South Carolina Football: The Highs and Lows of Jake Bentley
By Ryan Fleming
The University of South Carolina football program needed new direction. Halfway through the 2016 season, the team looked lost and down hard. Will Muschamp found himself in a difficult, precarious position. His vanilla offenses barely managed to put up two touchdowns a game. All offseason, critics had predicted Muschamp’s old demons from Florida continued to haunt him. It seemed as if their predictions had come to fruition. He had started a senior quarterback and a dual-threat freshman. Neither clicked with the offense.
During the bye week, Coach Muschamp mashed that big red button and burned a redshirt. He unleashed his wild card in pro-style freshman quarterback Jake Bentley. A lightbulb came on with the offense with the young signal caller under center. He dominated a highly favored Tennessee team in his first SEC contest. He demonstrated excellent poise in the pocket. Though he took some hits and sacks, he refused to be rattled.
However, that year’s Palmetto Bowl showed the young passer still had some work ahead of him. Rattled, battered, and bruised, he left the field at the half. Even so, he bounced back in a bowl game against the South Florida Bulls. Though it ended in a narrow defeat, Bentley played his best game up to that point.
In 2017, some pundits projected Jake to slip into a sophomore slump. In spite of head-scratching defeats at the hands of Kentucky and the Aggies, Bentley had his act together. He began to scramble at times, proving he would do whatever was necessary to help his team. Then the Gamecocks ventured to Athens, Georgia, the den of the top-ranked Bulldogs. USC refused to be clobbered and held in there. Other than Notre Dame and Auburn, no other team gave Georgia as tough a game during the regular season.

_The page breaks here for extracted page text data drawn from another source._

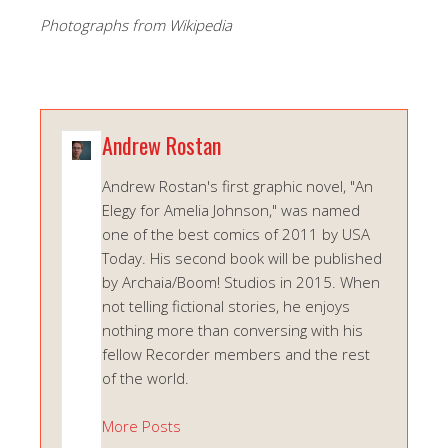
Photographs from Wikipedia
Andrew Rostan
Andrew Rostan's first graphic novel, "An
Elegy for Amelia Johnson," was named
one of the best comics of 2011 by USA
Today. His second book will be published
by Archaia/Boom! Studios in 2015. When
not telling fictional stories, he enjoys
nothing more than conversing with his
fellow Recorder members and the rest
of the world.
More Posts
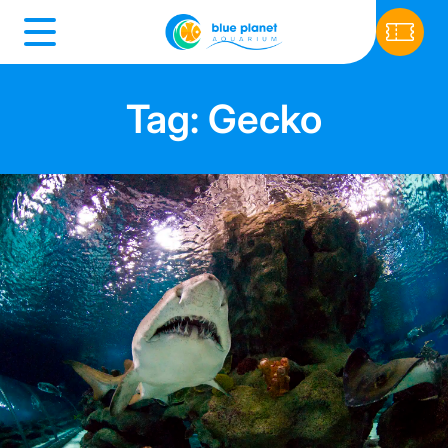
Tag: Gecko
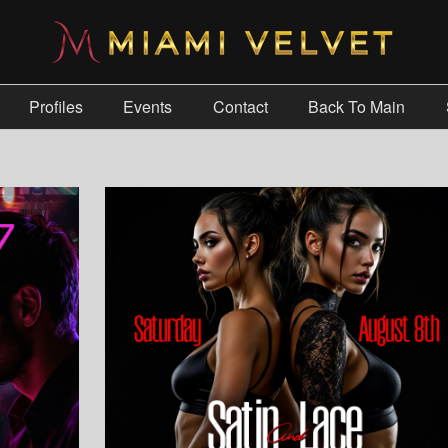
Profiles
Events
Contact
Back To Main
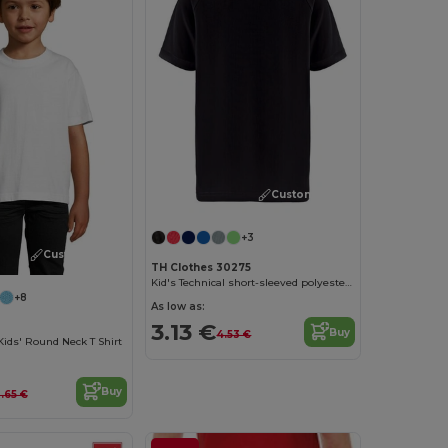
Customize it!
+3
Customize it!
TH Clothes 30275
Kid's Technical short-sleeved polyester T-shirt
+8
As low as:
3.13 €
Buy
4.53 €
Kids' Round Neck T Shirt
Buy
.65 €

Bentley out-threw his counterpart Fromm in the contest. However, he threw two picks, somewhat out of character for him up to that point.
Following the UGA game, Bentley’s play seemed to grow sloppy. Interceptions and head-scratching missed passes increased, mistakes that had previously been almost nonexistent.
These errors came to a head against Clemson. Once again, Bentley appeared scared and lost. Two interceptions and a mere 126 yards passing set the tone for a humiliating 34-10 defeat for the fourth consecutive Palmetto Bowl.
In the Outback Bowl, Bentley looked dazed from the rivalry game until the second half. He cleared the cobwebs and threw for 239 yards and two scores against one pick.
No quarterback is perfect. No doubt the man for the job up to this point, I attest without a doubt the South Carolina football team would not have made a bowl in 2016. They may not have in 2017. Gamecock nation would be howling for Muschamp to be let go. The offense would likely still be putting up 17 points a game.
With the hiring of Dan Werner as quarterbacks coach, hopefully Jake can polish up his act. With Werner as his tutor, hopefully Bentley will get the help he needs in developing into the perfect, all-SEC quarterback for the South Carolina football team.